*Entries supplied*:
___

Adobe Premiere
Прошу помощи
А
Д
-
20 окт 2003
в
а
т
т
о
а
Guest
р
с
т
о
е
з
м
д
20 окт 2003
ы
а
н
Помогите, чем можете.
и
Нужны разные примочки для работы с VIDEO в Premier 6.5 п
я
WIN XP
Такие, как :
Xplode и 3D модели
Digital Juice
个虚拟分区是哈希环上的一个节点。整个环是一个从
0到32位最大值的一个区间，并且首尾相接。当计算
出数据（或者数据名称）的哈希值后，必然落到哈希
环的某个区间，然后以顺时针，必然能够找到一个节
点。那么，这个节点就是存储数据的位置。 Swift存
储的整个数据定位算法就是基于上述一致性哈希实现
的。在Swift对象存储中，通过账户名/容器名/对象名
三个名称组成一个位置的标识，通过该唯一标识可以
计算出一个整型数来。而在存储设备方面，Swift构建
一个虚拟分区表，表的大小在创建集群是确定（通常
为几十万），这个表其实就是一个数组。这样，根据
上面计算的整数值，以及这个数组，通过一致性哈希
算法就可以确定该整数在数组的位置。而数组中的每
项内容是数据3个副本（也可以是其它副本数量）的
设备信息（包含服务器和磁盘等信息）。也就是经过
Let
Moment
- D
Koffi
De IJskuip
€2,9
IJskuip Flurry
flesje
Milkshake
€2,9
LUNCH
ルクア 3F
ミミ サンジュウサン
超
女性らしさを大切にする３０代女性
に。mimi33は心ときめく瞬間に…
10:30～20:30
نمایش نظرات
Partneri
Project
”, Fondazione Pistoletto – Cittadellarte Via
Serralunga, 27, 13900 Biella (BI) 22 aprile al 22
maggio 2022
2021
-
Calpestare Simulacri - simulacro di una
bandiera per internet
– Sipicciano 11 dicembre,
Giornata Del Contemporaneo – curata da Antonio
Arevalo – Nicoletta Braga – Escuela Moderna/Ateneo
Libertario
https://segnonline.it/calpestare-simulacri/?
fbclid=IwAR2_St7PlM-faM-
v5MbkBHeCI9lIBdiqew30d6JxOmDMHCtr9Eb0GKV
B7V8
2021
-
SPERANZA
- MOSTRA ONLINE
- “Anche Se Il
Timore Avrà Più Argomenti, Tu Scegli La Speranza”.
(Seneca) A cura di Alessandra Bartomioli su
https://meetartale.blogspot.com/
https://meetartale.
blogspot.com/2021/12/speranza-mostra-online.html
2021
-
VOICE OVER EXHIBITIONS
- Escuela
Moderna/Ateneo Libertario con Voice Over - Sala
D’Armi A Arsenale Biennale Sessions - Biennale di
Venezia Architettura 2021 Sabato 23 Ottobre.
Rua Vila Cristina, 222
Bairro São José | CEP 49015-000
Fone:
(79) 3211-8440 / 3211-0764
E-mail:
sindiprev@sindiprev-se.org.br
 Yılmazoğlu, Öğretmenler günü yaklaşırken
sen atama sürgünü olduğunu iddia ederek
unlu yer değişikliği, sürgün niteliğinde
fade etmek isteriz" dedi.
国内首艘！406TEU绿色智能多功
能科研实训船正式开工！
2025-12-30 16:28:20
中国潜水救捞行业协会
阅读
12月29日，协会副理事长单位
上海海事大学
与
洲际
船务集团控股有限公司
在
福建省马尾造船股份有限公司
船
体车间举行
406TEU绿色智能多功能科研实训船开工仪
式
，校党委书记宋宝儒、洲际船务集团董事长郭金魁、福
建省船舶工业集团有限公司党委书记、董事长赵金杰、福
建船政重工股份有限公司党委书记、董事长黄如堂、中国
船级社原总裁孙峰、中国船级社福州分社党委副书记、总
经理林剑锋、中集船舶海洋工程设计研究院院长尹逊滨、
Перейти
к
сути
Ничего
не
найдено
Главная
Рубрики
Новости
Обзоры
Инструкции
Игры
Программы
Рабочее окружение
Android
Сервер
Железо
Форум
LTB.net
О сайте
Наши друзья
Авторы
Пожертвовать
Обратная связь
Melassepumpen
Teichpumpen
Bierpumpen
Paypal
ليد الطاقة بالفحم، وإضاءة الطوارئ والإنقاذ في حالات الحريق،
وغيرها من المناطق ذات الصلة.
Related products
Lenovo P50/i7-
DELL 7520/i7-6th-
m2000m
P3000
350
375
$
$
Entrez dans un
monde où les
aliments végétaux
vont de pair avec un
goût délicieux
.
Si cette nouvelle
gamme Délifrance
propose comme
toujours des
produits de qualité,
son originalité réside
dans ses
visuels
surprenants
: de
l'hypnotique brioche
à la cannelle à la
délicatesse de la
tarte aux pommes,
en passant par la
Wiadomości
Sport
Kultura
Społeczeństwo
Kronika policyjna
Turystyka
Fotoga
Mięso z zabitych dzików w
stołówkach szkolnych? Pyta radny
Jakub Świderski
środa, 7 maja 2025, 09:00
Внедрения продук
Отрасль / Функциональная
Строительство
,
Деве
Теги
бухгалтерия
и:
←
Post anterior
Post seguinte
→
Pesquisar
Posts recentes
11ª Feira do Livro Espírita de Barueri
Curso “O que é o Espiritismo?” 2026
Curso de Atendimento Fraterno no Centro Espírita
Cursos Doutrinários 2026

___

*Required action*:
This exercise calls for an exact reproduction of the material.

*Output for this exercise*:
Adobe Premiere
Прошу помощи
А
Д
-
20 окт 2003
в
а
т
т
о
а
Guest
р
с
т
о
е
з
м
д
20 окт 2003
ы
а
н
Помогите, чем можете.
и
Нужны разные примочки для работы с VIDEO в Premier 6.5 п
я
WIN XP
Такие, как :
Xplode и 3D модели
Digital Juice
个虚拟分区是哈希环上的一个节点。整个环是一个从
0到32位最大值的一个区间，并且首尾相接。当计算
出数据（或者数据名称）的哈希值后，必然落到哈希
环的某个区间，然后以顺时针，必然能够找到一个节
点。那么，这个节点就是存储数据的位置。 Swift存
储的整个数据定位算法就是基于上述一致性哈希实现
的。在Swift对象存储中，通过账户名/容器名/对象名
三个名称组成一个位置的标识，通过该唯一标识可以
计算出一个整型数来。而在存储设备方面，Swift构建
一个虚拟分区表，表的大小在创建集群是确定（通常
为几十万），这个表其实就是一个数组。这样，根据
上面计算的整数值，以及这个数组，通过一致性哈希
算法就可以确定该整数在数组的位置。而数组中的每
项内容是数据3个副本（也可以是其它副本数量）的
设备信息（包含服务器和磁盘等信息）。也就是经过
Let
Moment
- D
Koffi
De IJskuip
€2,9
IJskuip Flurry
flesje
Milkshake
€2,9
LUNCH
ルクア 3F
ミミ サンジュウサン
超
女性らしさを大切にする３０代女性
に。mimi33は心ときめく瞬間に…
10:30～20:30
نمایش نظرات
Partneri
Project
”, Fondazione Pistoletto – Cittadellarte Via
Serralunga, 27, 13900 Biella (BI) 22 aprile al 22
maggio 2022
2021
-
Calpestare Simulacri - simulacro di una
bandiera per internet
– Sipicciano 11 dicembre,
Giornata Del Contemporaneo – curata da Antonio
Arevalo – Nicoletta Braga – Escuela Moderna/Ateneo
Libertario
https://segnonline.it/calpestare-simulacri/?
fbclid=IwAR2_St7PlM-faM-
v5MbkBHeCI9lIBdiqew30d6JxOmDMHCtr9Eb0GKV
B7V8
2021
-
SPERANZA
- MOSTRA ONLINE
- “Anche Se Il
Timore Avrà Più Argomenti, Tu Scegli La Speranza”.
(Seneca) A cura di Alessandra Bartomioli su
https://meetartale.blogspot.com/
https://meetartale.
blogspot.com/2021/12/speranza-mostra-online.html
2021
-
VOICE OVER EXHIBITIONS
- Escuela
Moderna/Ateneo Libertario con Voice Over - Sala
D’Armi A Arsenale Biennale Sessions - Biennale di
Venezia Architettura 2021 Sabato 23 Ottobre.
Rua Vila Cristina, 222
Bairro São José | CEP 49015-000
Fone:
(79) 3211-8440 / 3211-0764
E-mail:
sindiprev@sindiprev-se.org.br
 Yılmazoğlu, Öğretmenler günü yaklaşırken
sen atama sürgünü olduğunu iddia ederek
unlu yer değişikliği, sürgün niteliğinde
fade etmek isteriz" dedi.
国内首艘！406TEU绿色智能多功
能科研实训船正式开工！
2025-12-30 16:28:20
中国潜水救捞行业协会
阅读
12月29日，协会副理事长单位
上海海事大学
与
洲际
船务集团控股有限公司
在
福建省马尾造船股份有限公司
船
体车间举行
406TEU绿色智能多功能科研实训船开工仪
式
，校党委书记宋宝儒、洲际船务集团董事长郭金魁、福
建省船舶工业集团有限公司党委书记、董事长赵金杰、福
建船政重工股份有限公司党委书记、董事长黄如堂、中国
船级社原总裁孙峰、中国船级社福州分社党委副书记、总
经理林剑锋、中集船舶海洋工程设计研究院院长尹逊滨、
Перейти
к
сути
Ничего
не
найдено
Главная
Рубрики
Новости
Обзоры
Инструкции
Игры
Программы
Рабочее окружение
Android
Сервер
Железо
Форум
LTB.net
О сайте
Наши друзья
Авторы
Пожертвовать
Обратная связь
Melassepumpen
Teichpumpen
Bierpumpen
Paypal
ليد الطاقة بالفحم، وإضاءة الطوارئ والإنقاذ في حالات الحريق،
وغيرها من المناطق ذات الصلة.
Related products
Lenovo P50/i7-
DELL 7520/i7-6th-
m2000m
P3000
350
375
$
$
Entrez dans un
monde où les
aliments végétaux
vont de pair avec un
goût délicieux
.
Si cette nouvelle
gamme Délifrance
propose comme
toujours des
produits de qualité,
son originalité réside
dans ses
visuels
surprenants
: de
l'hypnotique brioche
à la cannelle à la
délicatesse de la
tarte aux pommes,
en passant par la
Wiadomości
Sport
Kultura
Społeczeństwo
Kronika policyjna
Turystyka
Fotoga
Mięso z zabitych dzików w
stołówkach szkolnych? Pyta radny
Jakub Świderski
środa, 7 maja 2025, 09:00
Внедрения продук
Отрасль / Функциональная
Строительство
,
Деве
Теги
бухгалтерия
и:
←
Post anterior
Post seguinte
→
Pesquisar
Posts recentes
11ª Feira do Livro Espírita de Barueri
Curso “O que é o Espiritismo?” 2026
Curso de Atendimento Fraterno no Centro Espírita
Cursos Doutrinários 2026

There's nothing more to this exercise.